Gego installing Reticulárea, Museo de Bellas Artes, Caracas, 1969. Photo: Juan Santana © Fundación Gego
Gego. Measuring Infinity
Jul 11, 2023 – Apr 2, 2024
Bilbao, Spain

The Guggenheim Museum Bilbao presents Gego. Measuring Infinity, a major retrospective offering a fully integrated view of the work by German-Venezuelan artist Gertrud Goldschmidt (b. 1912, Hamburg; d. 1994, Caracas), also known as Gego, and her distinctive approach to the language of abstraction. Arranged chronologically and thematically, the exhibition examines the artist’s formal and conceptual contributions through her organic forms, linear structures, and modular abstractions.

Nearly 150 works from the early 1950s through the early 1990s are featured including sculptures, drawings, prints, textiles, and artist’s books, alongside photographic images of installations and public artworks, sketches, publications, and letters. Situating Gego’s practice in the artistic contexts of Latin America that transpired over the course of her lengthy career, the survey also considers her intersections with – and departures from – key transnational art movements such as Geometric Abstraction and Kinetic Art.

Born into a German Jewish family, Gego first trained as an architect and engineer at the Technische Hochschule Stuttgart (now Universität Stuttgart). Fleeing Nazi persecution in 1939, she immigrated to Venezuela, where she settled permanently, and in 1953 embarked on an artistic career that would span more than four decades. In two- and three-dimensional works across a variety of mediums, the artist explored the relationship between line, space, and volume. Her engagements in the related fields of architecture, design, and education complemented those investigations.

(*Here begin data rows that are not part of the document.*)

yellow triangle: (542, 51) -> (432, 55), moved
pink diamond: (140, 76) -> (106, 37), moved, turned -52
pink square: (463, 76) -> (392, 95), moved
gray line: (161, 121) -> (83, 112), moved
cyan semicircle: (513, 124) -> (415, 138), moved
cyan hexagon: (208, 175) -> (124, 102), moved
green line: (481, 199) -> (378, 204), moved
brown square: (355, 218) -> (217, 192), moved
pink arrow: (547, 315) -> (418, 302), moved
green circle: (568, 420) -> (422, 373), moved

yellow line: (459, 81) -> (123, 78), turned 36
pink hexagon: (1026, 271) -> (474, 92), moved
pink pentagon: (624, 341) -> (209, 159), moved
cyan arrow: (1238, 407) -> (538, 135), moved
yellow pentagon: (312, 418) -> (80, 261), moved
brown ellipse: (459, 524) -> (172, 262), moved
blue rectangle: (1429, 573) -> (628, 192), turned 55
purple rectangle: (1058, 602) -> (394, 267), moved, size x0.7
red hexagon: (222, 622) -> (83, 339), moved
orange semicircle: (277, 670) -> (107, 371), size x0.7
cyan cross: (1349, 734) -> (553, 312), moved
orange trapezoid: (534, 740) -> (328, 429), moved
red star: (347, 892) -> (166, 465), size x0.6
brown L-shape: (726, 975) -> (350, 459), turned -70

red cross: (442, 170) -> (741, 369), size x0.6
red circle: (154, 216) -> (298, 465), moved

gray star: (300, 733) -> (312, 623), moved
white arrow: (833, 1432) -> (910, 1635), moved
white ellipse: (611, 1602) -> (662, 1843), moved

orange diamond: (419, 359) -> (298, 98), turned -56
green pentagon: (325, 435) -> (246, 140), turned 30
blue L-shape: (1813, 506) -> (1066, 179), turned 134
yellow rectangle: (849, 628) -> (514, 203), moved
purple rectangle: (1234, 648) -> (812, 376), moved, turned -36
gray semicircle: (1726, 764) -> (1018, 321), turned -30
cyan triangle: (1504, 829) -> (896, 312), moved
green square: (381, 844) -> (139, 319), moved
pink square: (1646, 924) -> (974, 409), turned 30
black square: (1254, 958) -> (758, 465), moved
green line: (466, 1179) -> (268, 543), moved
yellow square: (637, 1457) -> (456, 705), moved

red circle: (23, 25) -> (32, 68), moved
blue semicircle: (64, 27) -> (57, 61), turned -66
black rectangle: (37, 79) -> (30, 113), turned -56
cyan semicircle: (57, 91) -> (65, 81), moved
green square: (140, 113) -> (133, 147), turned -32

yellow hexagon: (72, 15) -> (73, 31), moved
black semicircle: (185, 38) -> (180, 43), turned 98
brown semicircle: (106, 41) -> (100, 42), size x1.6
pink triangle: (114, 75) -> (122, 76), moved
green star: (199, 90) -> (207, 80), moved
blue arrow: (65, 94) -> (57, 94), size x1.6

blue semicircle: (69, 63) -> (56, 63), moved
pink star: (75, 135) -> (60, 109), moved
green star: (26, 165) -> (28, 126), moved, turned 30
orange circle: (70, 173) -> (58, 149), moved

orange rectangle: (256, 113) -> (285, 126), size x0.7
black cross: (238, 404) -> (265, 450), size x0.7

Gego is one of the most significant artists to emerge from Latin America during the second half of the 20th century, and her career traced a markedly individual artistic path, which defied categorization. She put forth radical ideas through her investigations of structural systems: transparency, tension, fragility, spatial relations, and the optical effects of motion are all methodically addressed in her singular body of work. This historical retrospective demonstrates the breadth of Gego’s multidisciplinary practice, advancing a deeper understanding and appreciation of the artist and her oeuvre in a global context.